Could you retype the lines below, starting at the line holding "Ankara’da Sağlıklı" and stopping at the line holding "también es capaz de taladrar", inclusive? Copy them exactly and drop the images.
BEGIN Supplied material
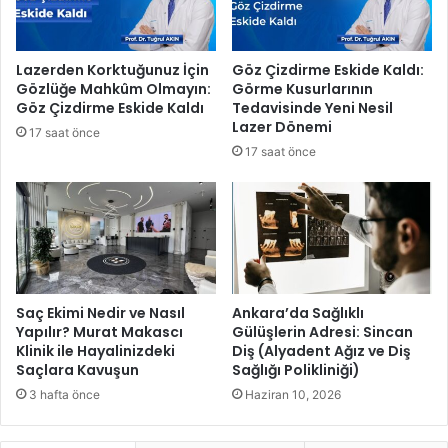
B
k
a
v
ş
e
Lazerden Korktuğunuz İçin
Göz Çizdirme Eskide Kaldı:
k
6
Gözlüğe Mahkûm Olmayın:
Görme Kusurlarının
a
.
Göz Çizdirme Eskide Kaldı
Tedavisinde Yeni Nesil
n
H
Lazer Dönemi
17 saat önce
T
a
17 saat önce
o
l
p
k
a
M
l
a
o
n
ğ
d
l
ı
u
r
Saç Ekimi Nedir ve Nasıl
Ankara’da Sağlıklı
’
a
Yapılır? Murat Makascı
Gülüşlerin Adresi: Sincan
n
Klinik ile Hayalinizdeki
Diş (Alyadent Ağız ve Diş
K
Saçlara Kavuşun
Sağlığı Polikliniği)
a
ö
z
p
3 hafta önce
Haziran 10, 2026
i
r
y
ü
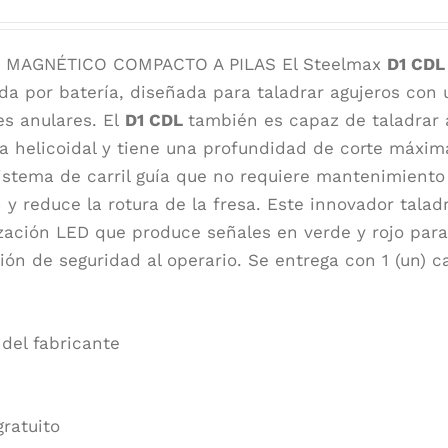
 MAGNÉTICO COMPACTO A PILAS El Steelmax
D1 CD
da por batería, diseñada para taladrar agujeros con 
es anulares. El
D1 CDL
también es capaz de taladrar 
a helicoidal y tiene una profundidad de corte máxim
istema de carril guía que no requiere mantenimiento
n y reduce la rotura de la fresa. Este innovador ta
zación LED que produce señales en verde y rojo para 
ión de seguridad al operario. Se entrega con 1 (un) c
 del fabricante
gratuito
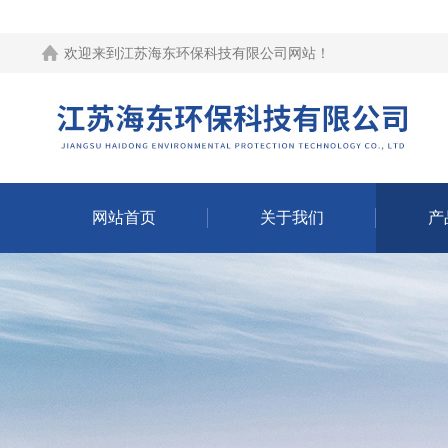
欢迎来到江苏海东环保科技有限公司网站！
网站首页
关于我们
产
END Supplied material
Response:
Ankara’da Sağlıklı
’
a
Yapılır? Murat Makascı
Gülüşlerin Adresi: Sincan
n
Klinik ile Hayalinizdeki
Diş (Alyadent Ağız ve Diş
K
Saçlara Kavuşun
Sağlığı Polikliniği)
a
ö
z
p
3 hafta önce
Haziran 10, 2026
i
r
y
ü
 MAGNÉTICO COMPACTO A PILAS El Steelmax
D1 CD
da por batería, diseñada para taladrar agujeros con 
es anulares. El
D1 CDL
también es capaz de taladrar 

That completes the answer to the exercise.